/diy-jarvis

This repository contains the elements and notes for creating your own Voice Assistant system

Primary LanguageGoMIT LicenseMIT

Go Report Card tests

diy-jarvis

This repo contains the services that make up a simple DIY voice assistant framework. The components of this framework are broken up into docker images for easier development. These images are

Image Description Parameters
diy-jarvis-builder Used for development and as the build container in our CI/CD pipeline
diy-jarvis-mic-capture Captures a number of seconds of microphone data (determined by the DURATION environment variable) DURATION controls how much audio to collect before sending it on to the processor
diy-jarvis-deepspeech Uses the Mozilla Deep Speech library to transform raw wave files into text
diy-jarvis-wav-slicer Slices up a wav FILE and feeds the chunks to the audio processor engine FILE is the full path of the file (in the container) to process

Designs

To get a better idea of how this system is organized, here are a few diagrams in the spirit of the 4+1 architechure view model pattern (paper).

Usecases

Scenerio view

Process

Process sequence view

Process view

Getting started

Usage

The quickest way to get the diy-jarvis system running is to use the docker-compose.yml at the root of our project to pull and execute the component service images. The simplest setup includes the following

docker-compose up

Developing

The diy-jarvis-builder image includes all of the tooling required to build the various services in the diy-jarvis ecosystem.
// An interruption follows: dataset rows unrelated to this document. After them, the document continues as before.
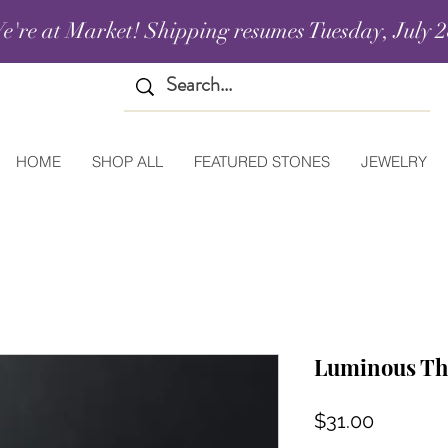
e're at Market! Shipping resumes Tuesday, July 2
HOME
SHOP ALL
FEATURED STONES
JEWELRY
Luminous Th
Price
$31.00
# Build the builder image from scratch using
make builder-image

# Run the builder image with pulse configured for localhost and
# mounted development directories using
make exec-interactive

Containerized development with PulseAudio

We've found that working in a containerized development environment helps us make our finished product more portable. In order to do that, we need to run pulseaudio on the host and connect it to the container.
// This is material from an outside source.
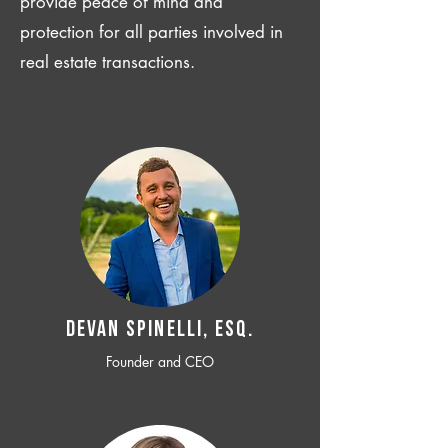
provide peace of mind and
protection for all parties involved in
real estate transactions.
Devan SPINELLI, ESQ.
Founder and CEO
# First, we need to check if pulse audio is running on the host
pulseaudio --check -v

# Most likely, its not running so we'll need to start pulse audio daemon on the host allowing anonymous connections from the docker ip range, assuming it's 172.17.0.0/24 which appears to be the default for Docker Desktop on my mac
pulseaudio --load="module-native-protocol-tcp auth-ip-acl=127.0.0.1;172.17.0.0/24 auth-anonymous=1" --exit-idle-time=-1 --daemon

# On mac hosts, we can run a basic container that has pulseaudio installed to test our audio setup
docker run -it -e PULSE_SERVER=docker.for.mac.localhost -v ~/.config/pulse:/home/pulseaudio/.config/pulse --entrypoint bash --rm jess/pulseaudio

# We can also run a mic check with a 2 second delay from our selected default source (in) to default sink (out) to make sure everything's in order
pacat -r | pacat -p --latency-msec=2000

For further reference on pulse audio commands to list and set default sources and sinks, see this reference.